Birbirlerine takılan kızlar kısa süre sonra evlerine varmış hazırlanmak üzere kapanmışlardı odalarına. Ne kadar da zordu gitmek istenmediğin bir yere gitmek için hazırlanmak.
''Gül ne yaptın hazırlandın mı?'' diye bir odadan diğer odaya seslendi Ahu.
''Evet canım, son bir iki dokunuş kaldı. Sen?'' aynı şekilde yüksek sesle öbür odadan seslenerek karşılık verdi Gül.
''Geliyorum yanına o zaman.''
''Gel canım gel.''
Ahu çekine çekine arkadaşının odasının kapısını araladı. Ayna karşısında oturan kızı görünce yüzüne hafif bir tebessüm oturdu.

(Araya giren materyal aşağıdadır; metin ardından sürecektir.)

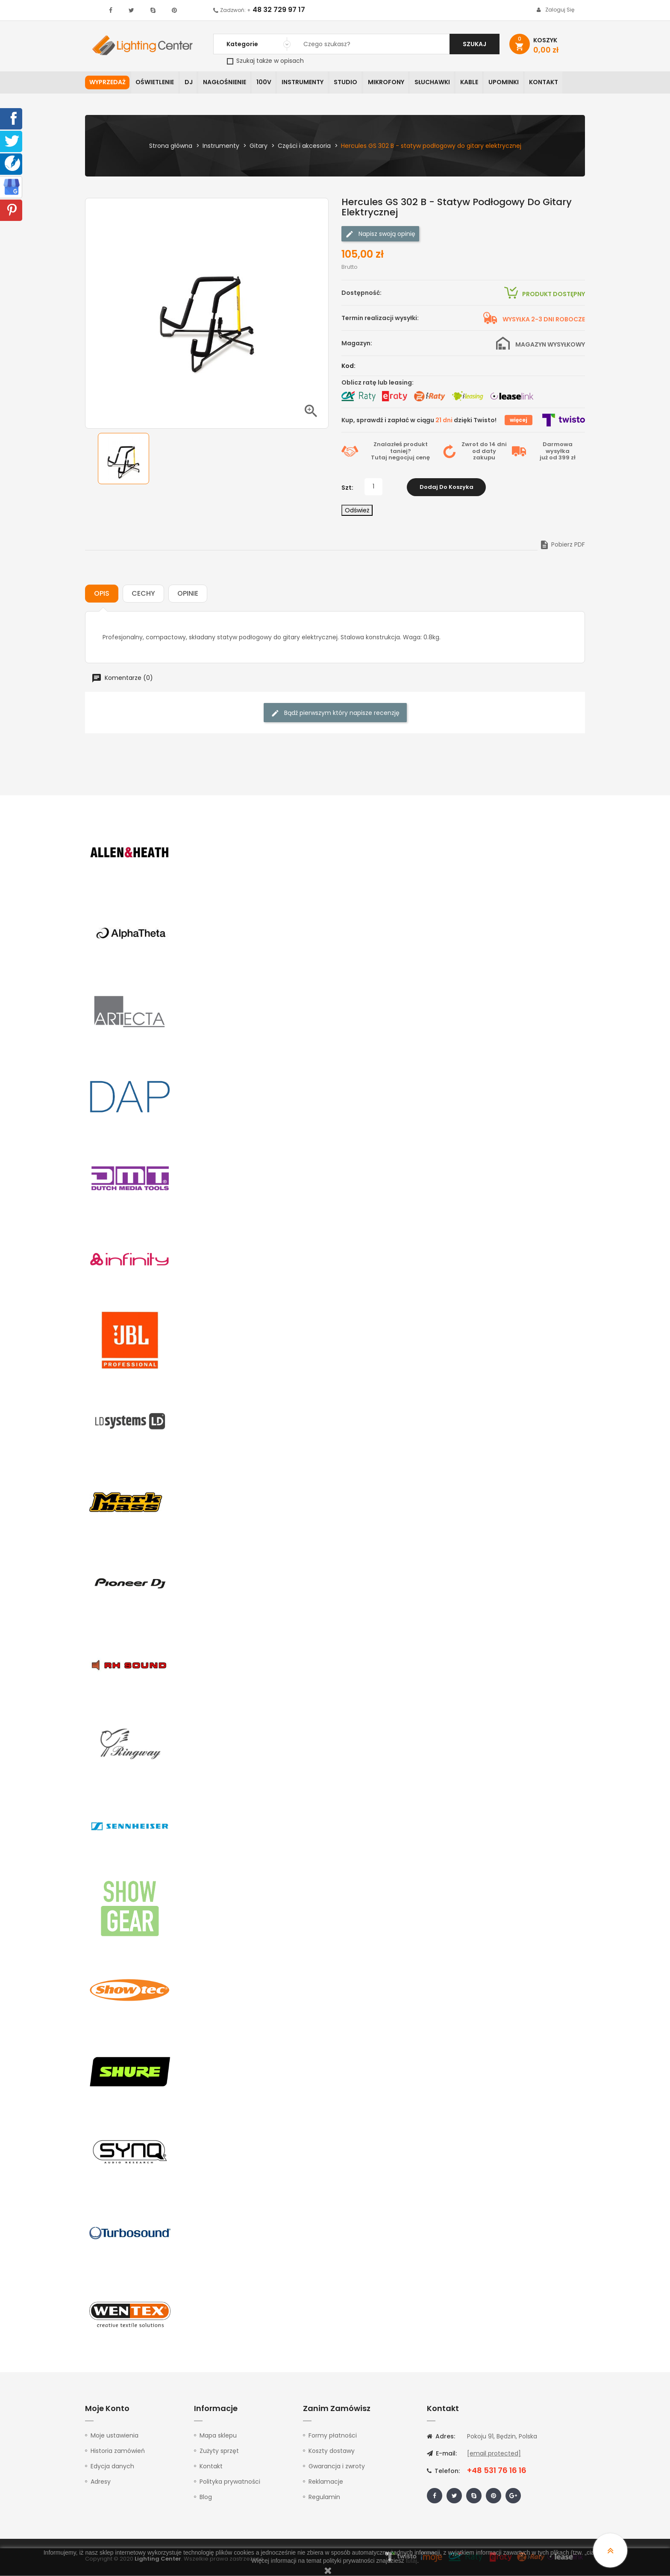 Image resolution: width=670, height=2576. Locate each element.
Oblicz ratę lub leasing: (377, 383)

''Gözlerime inanmıyorum ne kadar da güzel olmuşsun.''
Gül ise onu görür görmez kaşlarını çattı kollarını da göğsünde kavuşturarak ''yaa demek öyle ? Peki sen niye bu haldesin hala, açıklamak için iki saniyen var geç kalıyoruz hemen hazırlanman gerek'' dedi.

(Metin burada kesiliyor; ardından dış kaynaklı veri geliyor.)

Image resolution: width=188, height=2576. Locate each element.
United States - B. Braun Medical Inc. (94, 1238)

''Ay Gül, ağabeyin o kadar da süslenme dedi sen ne yapmışsın kendine böyle?''
Gül bu numaralara gelecek bir kız değildi. Laf kalabalığı yaparak onu kandırabileceğini sanmak saçmalık olurdu.
Gül, ''Ahu, bu şaka mı? kalk odana git giyin ya da benim dolaba gireriz, benim seçtiklerimi giymek zorunda kalırsın! hemen!'' diyerek büyük bir ciddiyetle kararını bilirdi arkadaşına.
''Tamam ya sen karışma ben hal ederim. Sadece tanımadığım bir adamın magazinsel olaylarında benim ne işim var onu anlamıyorum.''
‘’Biraz daha abartmak ister misin? Ağabeyim istedi sende kabul ettin kabul et’’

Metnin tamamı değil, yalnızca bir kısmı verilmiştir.